# Charles Brown on Studied, Extemporaneous Prayer



## VirginiaHuguenot (Oct 5, 2007)

Charles J. Brown, _The Ministry_, pp. 28-29:



> ii. But now, in the second place, I believe that one great _source_ of the undue length of our public prayers lies in the inadequate measure of attention given among us to the whole subject, and, more specifically, the want of due forethought, premeditation, before the pulpit has been entered. Let me not be misunderstood. I am no advocate for the writing out of prayers and committing them to memory, and should greatly deprecate such a method.

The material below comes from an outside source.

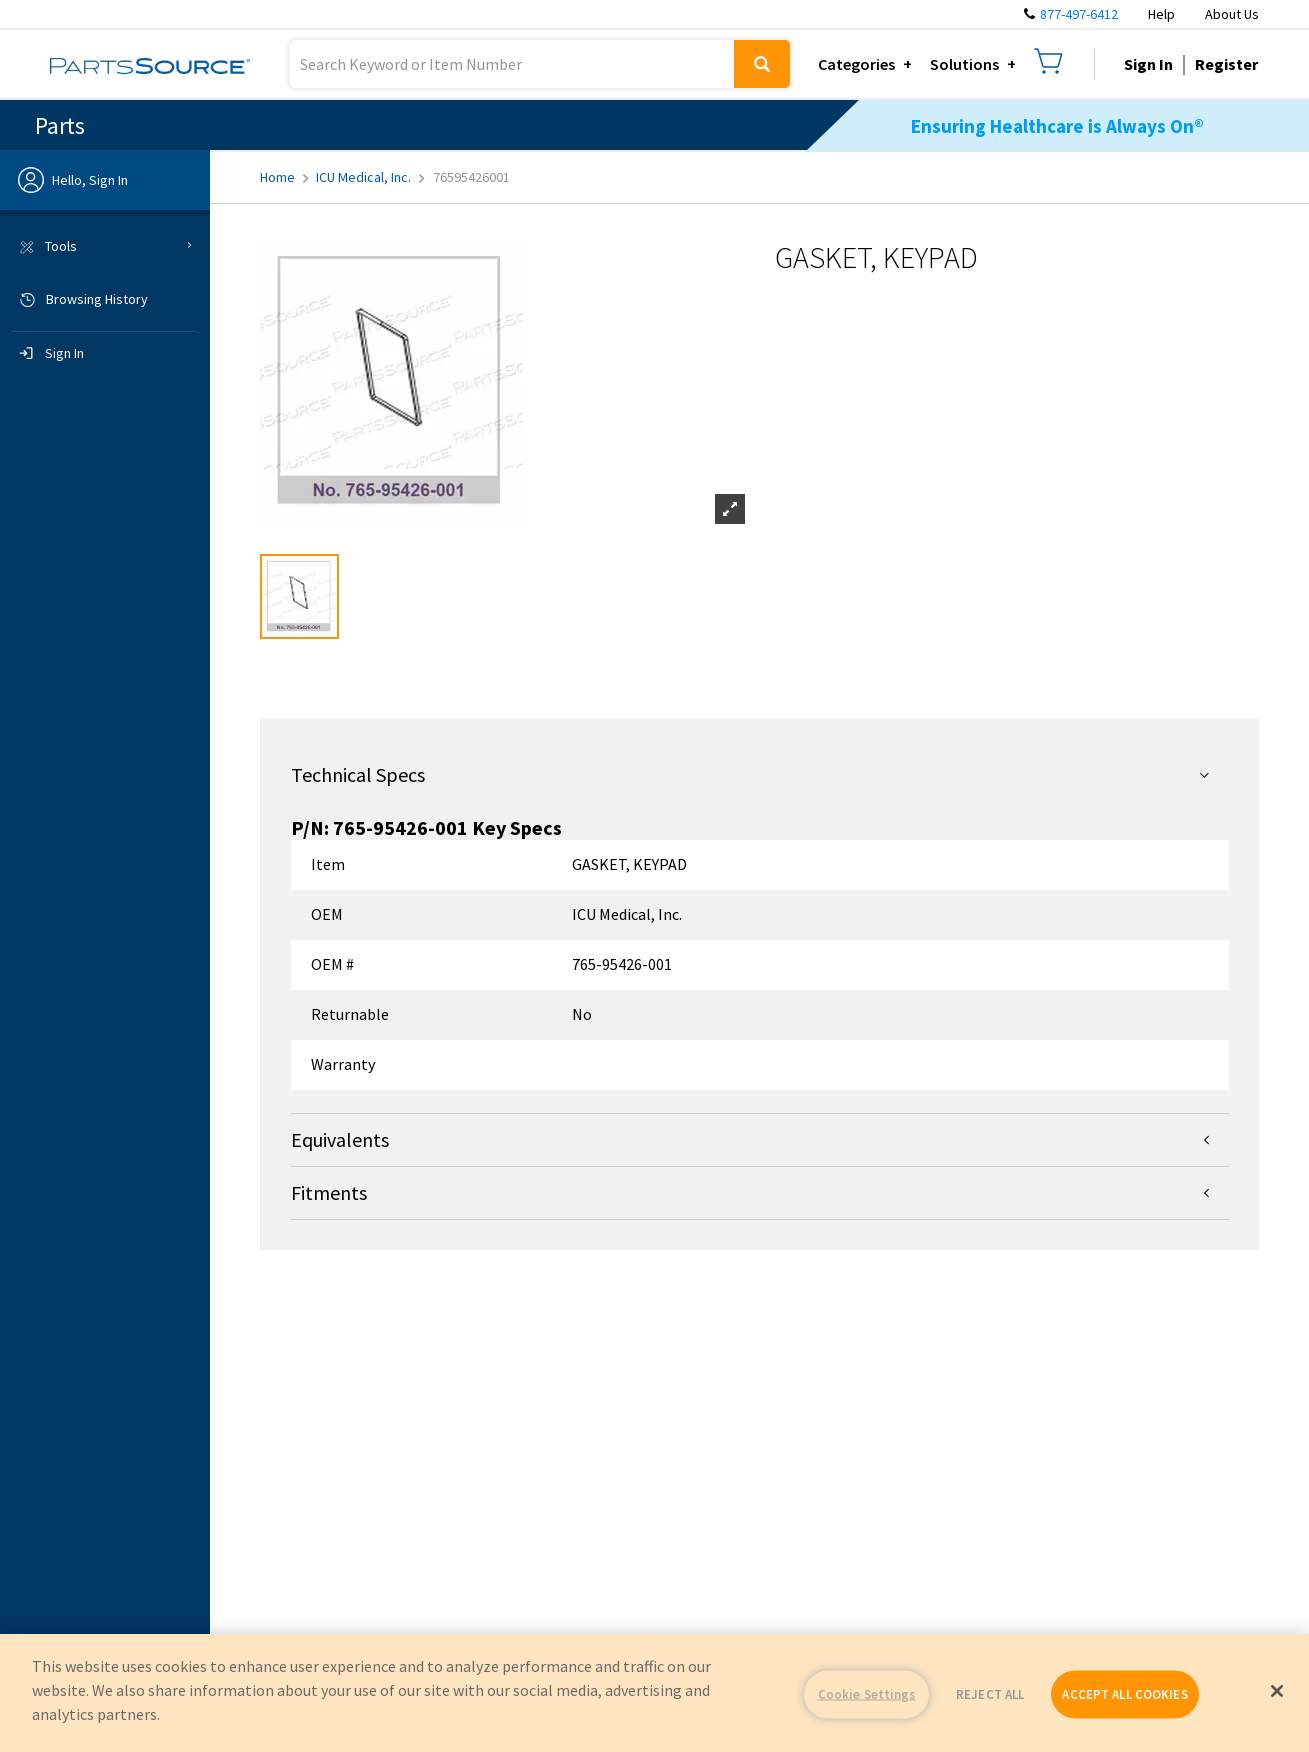 The width and height of the screenshot is (1309, 1752). Describe the element at coordinates (1079, 14) in the screenshot. I see `877-497-6412` at that location.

It is, however, a mere vulgar and groundless notion that there is no medium between this and a minister's entering his pulpit wholly at sea as to the prayers he is about to offer. It is but a fancy that _free_ prayer is all one with wholly _unpremeditated_ prayer. Assuredly, the Westminster divines entertained no such opinion; for if you examine the _Directory for Public Worship_ you shall find that, while they give no forms of prayer, they give very full materials after the tenor of which the minister is to pray.
> 
> What I plead for, and would press very earnestly, is the marking out in the mind of some leading line of thought and petition not to tie the minister down, but rather to set him more free. Only think what the case is: a pastor leading the devotions of the same people twice every Sabbath, from week to week - during a long course of years, it may be. In the absence of serious forethought it is almost impossible but that one of two results should follow; either he must slide gradually into a form of his own, a repetition substantially of the same things Sabbath after Sabbath (to which, would not a good liturgy be preferable?) or else, in trying to avoid this, he must wander up and down, as some ship at sea without compass or rudder, at the mercy of every wind that blows. There is one blessed wind, at least, he shall be little likely thus to catch, even the gales longed for in those words of the Song of Solomon, 'Awake, O north wind; and come, thou south; blow upon my garden, that the spices thereof may flow out' (_Song of Sol_. 4:16). Oh, I think if these gales are to be found, the soul must be free, the whole exercise must be spontaneous and unconstrained.
> 
> And observe that, though you may have marked out a certain line of thought and petition in your mind, you are nowise tied down to follow it, but may vary it endlessly, according as circumstances, under the adorable Spirit of grace, may suggest. It may only be added here that I include in forethought all earnest desires after a frame of spirit suitable for public prayer, before entering the pulpit. _The whole subject, in short, must come to occupy a larger place in our attention and esteem_.


----------



## CarlosOliveira (Oct 5, 2007)

Great quote and advice! I have often stressed this need upon people when we gather on our prayer meetings. We must prepare our whole being (minds, desires and inclinations) before we pray to our Lord. Solomon says in Ecc 5:1 "Keep thy foot when thou goest to the house of God, and be more ready to hear, than to give, the sacrifice of fools: for they consider not that they do evil." The same can be applied equally to our prayers.


----------



## Gesetveemet (Oct 5, 2007)

*LEADING IN PRAYER*
A Workbook for Worship
_By Hughes Oliphant Old _
page 5 



> For many generations American Protestants have prized spontaneity in public prayer. I hope it will always be so. One has to admit, however, that the spontaneous prayer one often hears in public worship is an embarrassment to the tradition. It all too often lacks content. It may be sincere, but sometimes it is not very profound. One notices sometimes that the approach to prayer that these prayers reveal is immature, if not simply misleading. Spontaneity needs to be balanced by careful preparation and forethought. It needs to be supported by an intense prayer life on the part of the minister. One must be well experienced in prayer to lead in prayer. One can hardly lead if one does not know the way oneself. Spontaneity has to arise from a profound experience of prayer.



William


.


----------



## AV1611 (Oct 6, 2007)

What really annoys me at some prayer meetings is the fear of silence!


----------